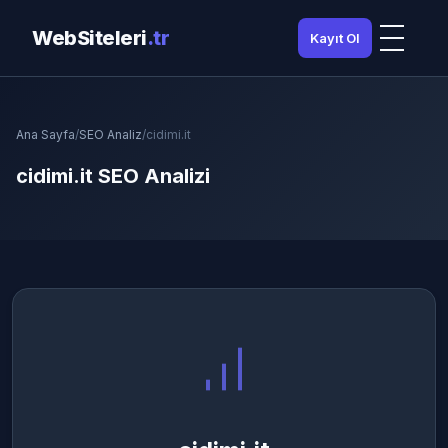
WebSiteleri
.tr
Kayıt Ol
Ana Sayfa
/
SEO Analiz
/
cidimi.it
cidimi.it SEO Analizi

※ ※ ※

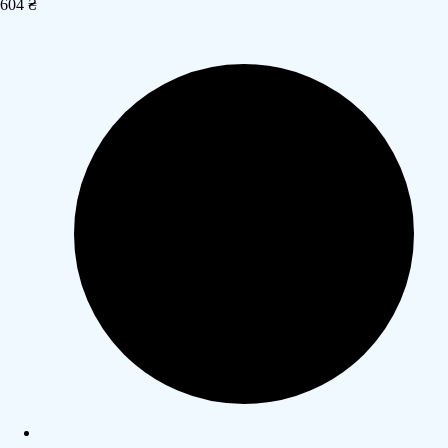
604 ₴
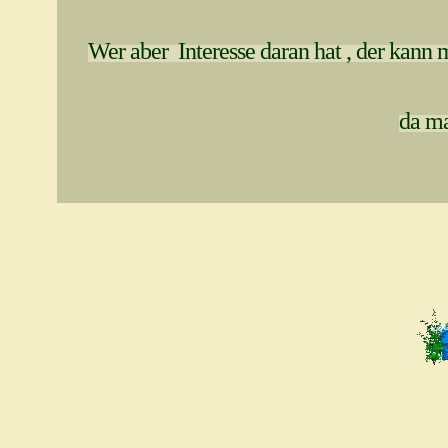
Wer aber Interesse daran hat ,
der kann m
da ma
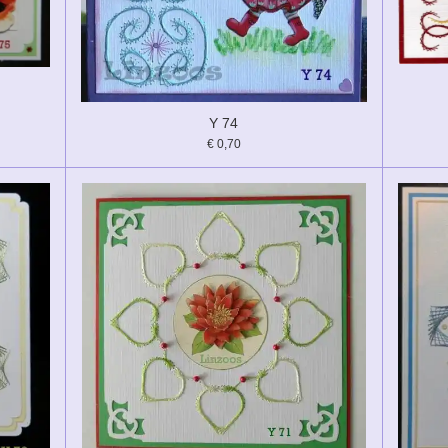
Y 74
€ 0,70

※ ※ ※

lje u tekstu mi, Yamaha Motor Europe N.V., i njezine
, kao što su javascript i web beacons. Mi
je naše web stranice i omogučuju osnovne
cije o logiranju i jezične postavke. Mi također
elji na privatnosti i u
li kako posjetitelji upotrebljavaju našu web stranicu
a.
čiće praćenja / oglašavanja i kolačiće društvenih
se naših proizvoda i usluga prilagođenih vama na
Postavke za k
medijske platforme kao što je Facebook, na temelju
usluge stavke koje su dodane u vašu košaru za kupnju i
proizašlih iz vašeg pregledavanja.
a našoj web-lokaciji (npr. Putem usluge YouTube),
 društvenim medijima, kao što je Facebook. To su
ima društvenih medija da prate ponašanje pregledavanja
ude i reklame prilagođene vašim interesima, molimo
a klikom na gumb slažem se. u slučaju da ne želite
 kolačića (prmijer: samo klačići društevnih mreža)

※ ※ ※

EXERCISE BRIEF = Reproduce word for word the material above, beginning with the line that contains "ude i reklame" and ending with the line that contains "kolačića (prmijer: samo".

WRITTEN ANSWER =
ude i reklame prilagođene vašim interesima, molimo
a klikom na gumb slažem se. u slučaju da ne želite
 kolačića (prmijer: samo klačići društevnih mreža)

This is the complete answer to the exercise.